Wallentine Jeremy C, Kim Ki Kwon, Seiler Charles E, Vaughn Cecily P, Crockett David K, Tripp Sheryl R, Elenitoba-Johnson Kojo S J, Lim Megan S
Department of Pathology, University of Utah School of Medicine, Salt Lake City, UT, USA.
Lab Invest. 2007 Nov;87(11):1113-24. doi: 10.1038/labinvest.3700672. Epub 2007 Sep 17.
Mass spectrometry-based proteomics in conjunction with liquid chromatography and bioinformatics analysis provides a highly sensitive and high-throughput approach for the identification of proteins. Hodgkin lymphoma is a form of malignant lymphoma characterized by the proliferation of Reed-Sternberg cells and background reactive lymphocytes. Comprehensive analysis of proteins expressed and released by Reed-Sternberg cells would assist in the discovery of potential biomarkers and improve our understanding of its pathogenesis. The subcellular proteome of the three cellular compartments from L428 and KMH2 Hodgkin lymphoma-derived cell lines were fractionated, and analyzed by reverse-phase liquid chromatography coupled with electrospray ionization tandem mass spectrometry. Additionally, proteins released by Hodgkin lymphoma-derived L428 cells were extracted from serum-free culture media and analyzed. Peptide spectra were analyzed using TurboSEQUEST against the UniProt protein database (5.26.05; 188 712 entries). A subset of the identified proteins was validated by Western blot analysis, immunofluorescence microscopy and immunohistochemistry. A total of 1945 proteins were identified with 785 from the cytosolic fraction, 305 from the membrane fraction, 441 from the nuclear fraction and 414 released proteins using a minimum of two peptide identifications per protein and an error rate of <5.0%. Identification of proteins from diverse functional groups reflected the functional complexity of the Reed-Sternberg proteome. Proteins with previously reported oncogenic function in other cancers and from signaling pathways implicated in Hodgkin lymphoma were identified. Selected proteins without previously demonstrated expression in Hodgkin lymphoma were validated by Western blot analysis (B-RAF, Erb-B3), immunofluorescence microscopy (Axin1, Tenascin-X, Mucin-2) and immunohistochemistry using a tissue microarray (BRAF, PIM1). This study represents the first comprehensive inventory of proteins expressed by Reed-Sternberg cells of Hodgkin lymphoma and demonstrates the utility of combining cellular subfractionation, protein precipitation, tandem mass spectrometry and bioinformatics analysis for comprehensive identification of proteins that may represent potential biomarkers of the disease.
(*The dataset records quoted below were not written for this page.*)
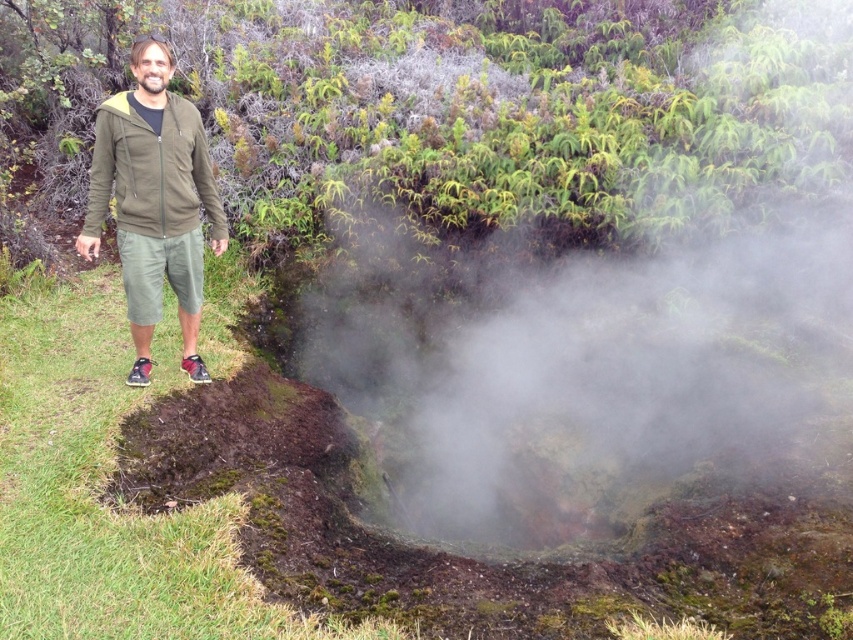 Is white misty steam at center to the right of matte olive green jacket at left from the viewer's perspective?

Indeed, white misty steam at center is positioned on the right side of matte olive green jacket at left.

Is white misty steam at center bigger than matte olive green jacket at left?

Yes, white misty steam at center is bigger than matte olive green jacket at left.

This screenshot has width=853, height=640. In order to click on white misty steam at center in this screenshot , I will do `click(602, 292)`.

Is point (520, 349) behind point (112, 179)?

Yes, point (520, 349) is farther from viewer.

Measure the distance between white misty steam at center and camera.

The distance of white misty steam at center from camera is 4.29 meters.

Who is more distant from viewer, (851, 160) or (189, 186)?

The point (851, 160) is behind.

At what (x,y) coordinates should I click in order to perform the action: click on white misty steam at center. Please return your answer as a coordinate pair (x, y). This screenshot has width=853, height=640. Looking at the image, I should click on pos(602,292).

Who is positioned more to the left, green matte jacket at left or matte olive green jacket at left?

Positioned to the left is matte olive green jacket at left.

Does green matte jacket at left lie behind matte olive green jacket at left?

That is False.

Which is behind, point (189, 173) or point (173, 157)?

The point (189, 173) is behind.

Find the location of a particular element. This screenshot has width=853, height=640. green matte jacket at left is located at coordinates (154, 202). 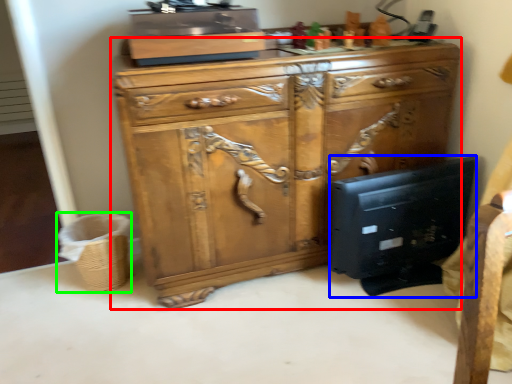 Question: Which object is positioned farthest from chest of drawers (highlighted by a red box)? Select from desktop computer (highlighted by a blue box) and basket (highlighted by a green box).

Choices:
 (A) desktop computer
 (B) basket

Answer: (B) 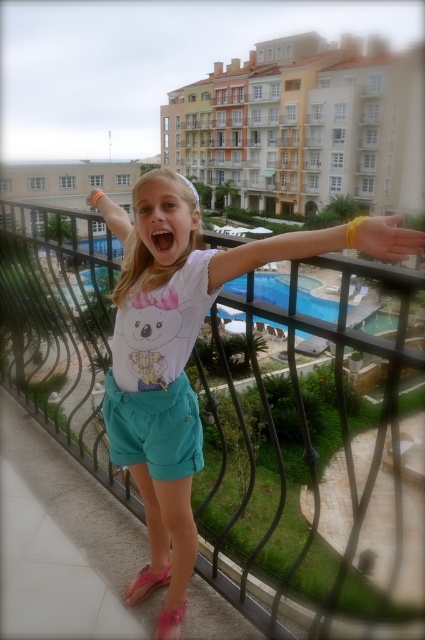 Question: Estimate the real-world distances between objects in this image. Which object is farther from the pink satin sandal at lower center?

Choices:
 (A) yellow rubber band at upper center
 (B) blue glass pool at center
 (C) teal fabric shorts at center
 (D) pink fabric sandal at lower center

Answer: (B)

Question: Can you confirm if blue glass pool at center is smaller than pink fabric sandal at lower center?

Choices:
 (A) yes
 (B) no

Answer: (B)

Question: Can you confirm if blue glass pool at center is wider than pink fabric sandal at lower center?

Choices:
 (A) yes
 (B) no

Answer: (A)

Question: Which of the following is the closest to the observer?

Choices:
 (A) pink satin sandal at lower center
 (B) white cotton shirt at center
 (C) yellow rubber band at upper center
 (D) teal fabric shorts at center

Answer: (B)

Question: Does teal fabric shorts at center have a lesser width compared to pink satin sandal at lower center?

Choices:
 (A) no
 (B) yes

Answer: (A)

Question: Which point is closer to the camera?

Choices:
 (A) (164, 625)
 (B) (150, 573)
 (C) (153, 554)
 (D) (223, 300)

Answer: (D) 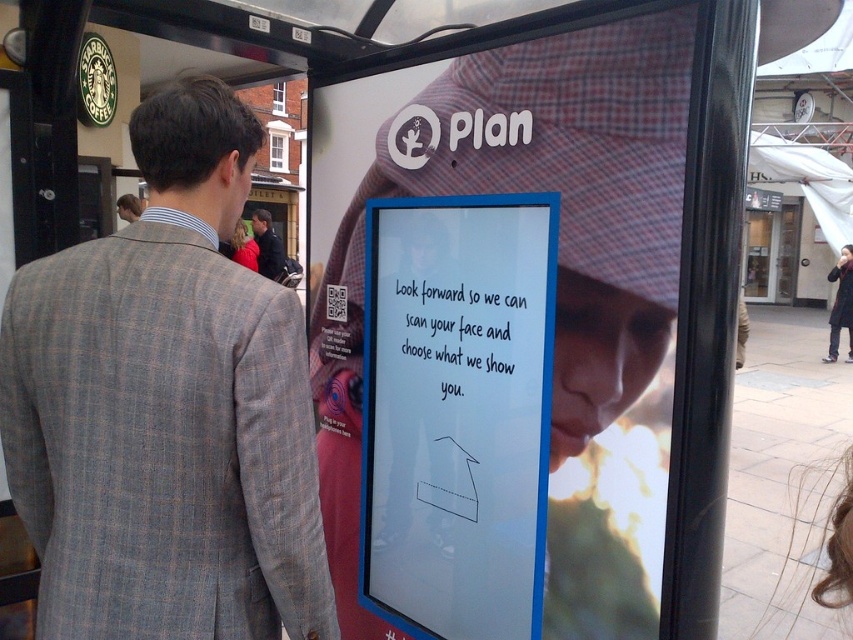 Is brown hair at lower right thinner than light brown hair at upper left?

Yes, brown hair at lower right is thinner than light brown hair at upper left.

Which is in front, point (770, 602) or point (119, 214)?

Positioned in front is point (770, 602).

Which is behind, point (846, 604) or point (120, 209)?

The point (120, 209) is behind.

Image resolution: width=853 pixels, height=640 pixels. I want to click on brown hair at lower right, so click(819, 545).

Which is in front, point (241, 243) or point (138, 209)?

Point (138, 209)

From the picture: Measure the distance between red fleece jacket at center and light brown hair at upper left.

red fleece jacket at center is 3.46 feet from light brown hair at upper left.

Does point (238, 237) come closer to viewer compared to point (125, 195)?

No.

Locate an element on the screen. This screenshot has width=853, height=640. red fleece jacket at center is located at coordinates (242, 246).

Is the position of white glossy screen at center less distant than that of dark blue jacket at center?

Yes, white glossy screen at center is closer to the viewer.

Between white glossy screen at center and dark blue jacket at center, which one appears on the left side from the viewer's perspective?

Positioned to the left is dark blue jacket at center.

Does point (496, 458) lie behind point (260, 227)?

No, it is not.

Find the location of a particular element. The width and height of the screenshot is (853, 640). white glossy screen at center is located at coordinates (457, 412). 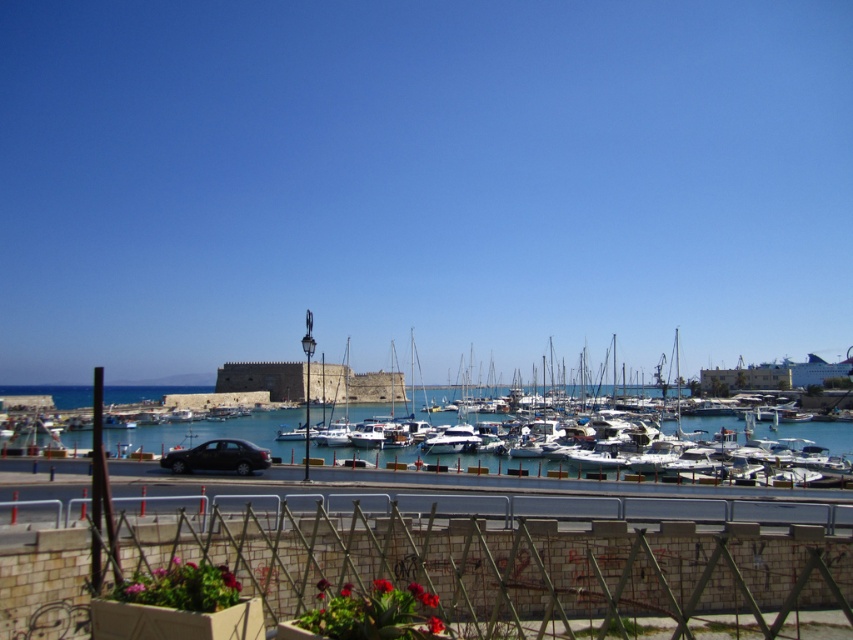 Question: Observing the image, what is the correct spatial positioning of blue water at center in reference to white glossy boat at center?

Choices:
 (A) above
 (B) below

Answer: (B)

Question: Which object appears farthest from the camera in this image?

Choices:
 (A) shiny black sedan at center
 (B) brick wall at lower center

Answer: (A)

Question: Which object is the farthest from the shiny black sedan at center?

Choices:
 (A) white glossy boat at center
 (B) blue water at center
 (C) brick wall at lower center

Answer: (A)

Question: Which of the following is the farthest from the observer?

Choices:
 (A) (380, 454)
 (B) (218, 461)

Answer: (A)

Question: Can you confirm if blue water at center is wider than white glossy boat at center?

Choices:
 (A) no
 (B) yes

Answer: (B)

Question: Does brick wall at lower center appear under white glossy boat at center?

Choices:
 (A) yes
 (B) no

Answer: (B) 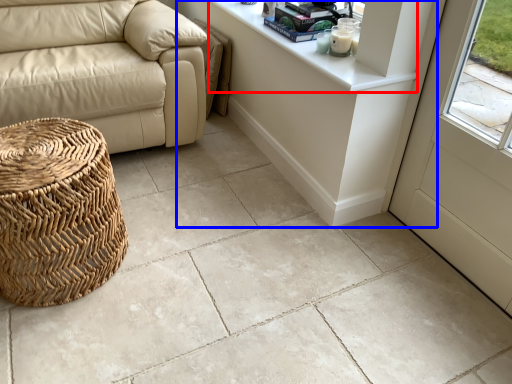 Question: Among these objects, which one is farthest to the camera, counter top (highlighted by a red box) or table (highlighted by a blue box)?

Choices:
 (A) counter top
 (B) table

Answer: (B)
基于质谱的蛋白质组学结合液相色谱和生物信息学分析,为蛋白质鉴定提供了一种高灵敏度和高通量的方法。霍奇金淋巴瘤是一种恶性淋巴瘤,其特征是里德-斯腾伯格细胞增殖以及背景反应性淋巴细胞。对里德-斯腾伯格细胞表达和释放的蛋白质进行全面分析,将有助于发现潜在的生物标志物,并增进我们对其发病机制的理解。对L428和KMH2霍奇金淋巴瘤来源的细胞系的三个细胞区室的亚细胞蛋白质组进行了分级分离,并通过反相液相色谱与电喷雾电离串联质谱进行分析。此外,从无血清培养基中提取并分析了霍奇金淋巴瘤来源的L428细胞释放的蛋白质。使用TurboSEQUEST针对UniProt蛋白质数据库(5.26.05;188712个条目)分析肽谱。通过蛋白质印迹分析、免疫荧光显微镜检查和免疫组织化学对鉴定出的一部分蛋白质进行了验证。总共鉴定出1945种蛋白质,其中785种来自细胞质部分,305种来自膜部分,441种来自核部分,414种为释放蛋白,每种蛋白质至少有两个肽段鉴定,错误率<5.0%。来自不同功能组的蛋白质的鉴定反映了里德-斯腾伯格蛋白质组的功能复杂性。鉴定出了在其他癌症中具有先前报道的致癌功能以及涉及霍奇金淋巴瘤的信号通路中的蛋白质。通过蛋白质印迹分析(B-RAF、Erb-B3)、免疫荧光显微镜检查(Axin1、腱生蛋白-X、粘蛋白-2)以及使用组织芯片的免疫组织化学(BRAF、PIM1)对先前未在霍奇金淋巴瘤中证明有表达的选定蛋白质进行了验证。这项研究代表了霍奇金淋巴瘤里德-斯腾伯格细胞表达的蛋白质的首次全面清单,并证明了结合细胞分级分离、蛋白质沉淀、串联质谱和生物信息学分析来全面鉴定可能代表该疾病潜在生物标志物的蛋白质的实用性。